▶ [Brief]: Would you return each entry exactly as written, omitting any pictures?
=== Provided records ===
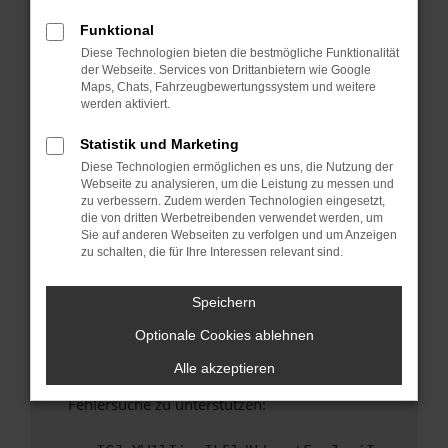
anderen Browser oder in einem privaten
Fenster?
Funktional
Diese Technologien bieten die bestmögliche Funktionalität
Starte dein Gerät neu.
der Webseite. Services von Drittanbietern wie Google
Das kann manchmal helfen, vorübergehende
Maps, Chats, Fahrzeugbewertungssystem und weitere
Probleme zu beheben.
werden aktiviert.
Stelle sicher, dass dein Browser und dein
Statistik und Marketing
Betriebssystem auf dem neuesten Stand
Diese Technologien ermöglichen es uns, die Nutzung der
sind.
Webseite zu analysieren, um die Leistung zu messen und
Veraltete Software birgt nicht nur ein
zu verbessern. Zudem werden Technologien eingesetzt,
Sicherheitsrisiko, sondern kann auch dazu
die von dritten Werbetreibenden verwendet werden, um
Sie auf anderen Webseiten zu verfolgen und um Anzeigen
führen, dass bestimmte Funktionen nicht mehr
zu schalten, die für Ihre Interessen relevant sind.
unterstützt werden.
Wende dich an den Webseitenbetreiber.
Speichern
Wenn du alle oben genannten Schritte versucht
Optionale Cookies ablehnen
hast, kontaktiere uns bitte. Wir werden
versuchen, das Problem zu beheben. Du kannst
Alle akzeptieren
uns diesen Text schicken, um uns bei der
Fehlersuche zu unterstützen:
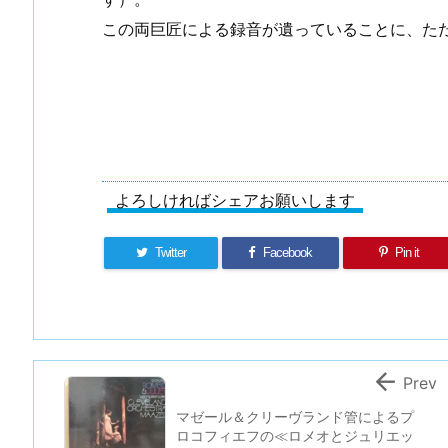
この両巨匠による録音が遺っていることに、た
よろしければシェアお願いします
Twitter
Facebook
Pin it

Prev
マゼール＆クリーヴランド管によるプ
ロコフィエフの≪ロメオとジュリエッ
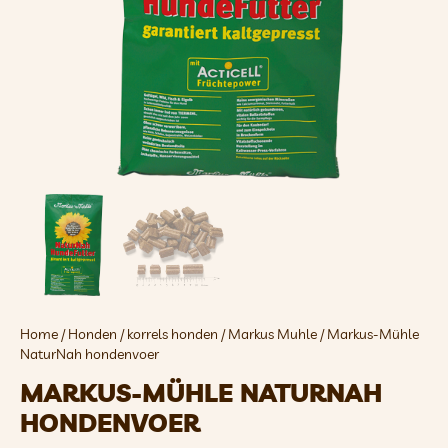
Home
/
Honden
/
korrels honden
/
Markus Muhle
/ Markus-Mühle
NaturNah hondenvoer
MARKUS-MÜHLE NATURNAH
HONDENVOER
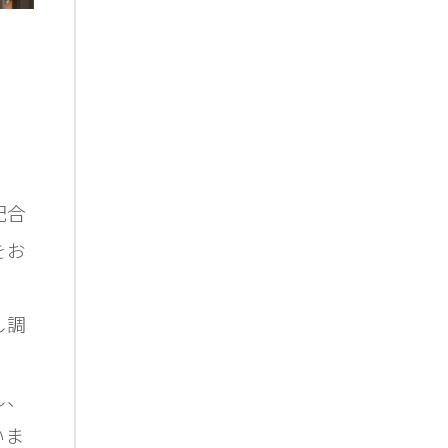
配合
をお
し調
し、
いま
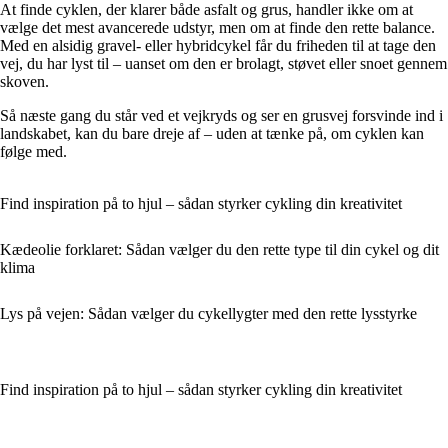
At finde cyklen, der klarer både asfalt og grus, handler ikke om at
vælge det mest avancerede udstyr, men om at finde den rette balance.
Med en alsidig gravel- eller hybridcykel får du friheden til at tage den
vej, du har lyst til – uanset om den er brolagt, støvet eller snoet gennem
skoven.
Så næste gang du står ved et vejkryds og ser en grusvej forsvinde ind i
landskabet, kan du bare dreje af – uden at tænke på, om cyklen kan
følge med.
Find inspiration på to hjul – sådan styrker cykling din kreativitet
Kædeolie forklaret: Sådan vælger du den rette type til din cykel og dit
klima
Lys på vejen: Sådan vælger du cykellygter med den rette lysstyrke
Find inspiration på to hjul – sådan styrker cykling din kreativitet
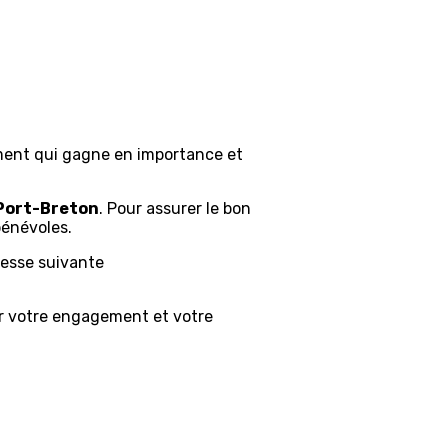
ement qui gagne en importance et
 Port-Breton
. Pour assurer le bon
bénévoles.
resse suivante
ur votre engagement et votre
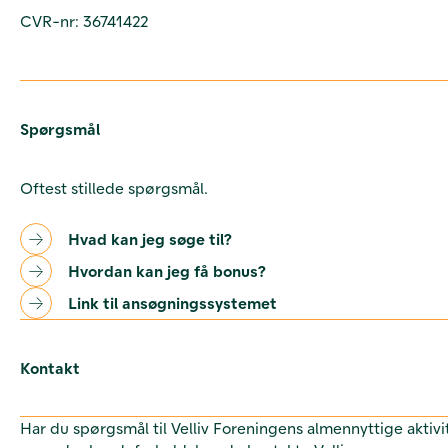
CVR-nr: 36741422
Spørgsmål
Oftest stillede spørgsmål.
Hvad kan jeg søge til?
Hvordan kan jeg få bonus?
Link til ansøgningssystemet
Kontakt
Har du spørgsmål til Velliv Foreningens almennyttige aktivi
===
▶ [Answer]:
anderen Browser oder in einem privaten
Fenster?
Funktional
Diese Technologien bieten die bestmögliche Funktionalität
Starte dein Gerät neu.
der Webseite. Services von Drittanbietern wie Google
Das kann manchmal helfen, vorübergehende
Maps, Chats, Fahrzeugbewertungssystem und weitere
Probleme zu beheben.
werden aktiviert.
Stelle sicher, dass dein Browser und dein
Statistik und Marketing
Betriebssystem auf dem neuesten Stand
Diese Technologien ermöglichen es uns, die Nutzung der
sind.
Webseite zu analysieren, um die Leistung zu messen und
Veraltete Software birgt nicht nur ein
zu verbessern. Zudem werden Technologien eingesetzt,
Sicherheitsrisiko, sondern kann auch dazu
die von dritten Werbetreibenden verwendet werden, um
Sie auf anderen Webseiten zu verfolgen und um Anzeigen
führen, dass bestimmte Funktionen nicht mehr
zu schalten, die für Ihre Interessen relevant sind.
unterstützt werden.
Wende dich an den Webseitenbetreiber.
Speichern
Wenn du alle oben genannten Schritte versucht
Optionale Cookies ablehnen
hast, kontaktiere uns bitte. Wir werden
versuchen, das Problem zu beheben. Du kannst
Alle akzeptieren
uns diesen Text schicken, um uns bei der
Fehlersuche zu unterstützen:
この両巨匠による録音が遺っていることに、た
よろしければシェアお願いします
Twitter
Facebook
Pin it

Prev
マゼール＆クリーヴランド管によるプ
ロコフィエフの≪ロメオとジュリエッ
Home
/
Honden
/
korrels honden
/
Markus Muhle
/ Markus-Mühle
NaturNah hondenvoer
MARKUS-MÜHLE NATURNAH
HONDENVOER
配合
をお
し調
し、
いま
At finde cyklen, der klarer både asfalt og grus, handler ikke om at
vælge det mest avancerede udstyr, men om at finde den rette balance.
Med en alsidig gravel- eller hybridcykel får du friheden til at tage den
vej, du har lyst til – uanset om den er brolagt, støvet eller snoet gennem
skoven.
Så næste gang du står ved et vejkryds og ser en grusvej forsvinde ind i
landskabet, kan du bare dreje af – uden at tænke på, om cyklen kan
følge med.
Find inspiration på to hjul – sådan styrker cykling din kreativitet
Kædeolie forklaret: Sådan vælger du den rette type til din cykel og dit
klima
Lys på vejen: Sådan vælger du cykellygter med den rette lysstyrke
Find inspiration på to hjul – sådan styrker cykling din kreativitet
ement qui gagne en importance et
 Port-Breton
. Pour assurer le bon
bénévoles.
resse suivante
ur votre engagement et votre
CVR-nr: 36741422
Spørgsmål
Oftest stillede spørgsmål.
Hvad kan jeg søge til?
Hvordan kan jeg få bonus?
Link til ansøgningssystemet
Kontakt
Har du spørgsmål til Velliv Foreningens almennyttige aktivi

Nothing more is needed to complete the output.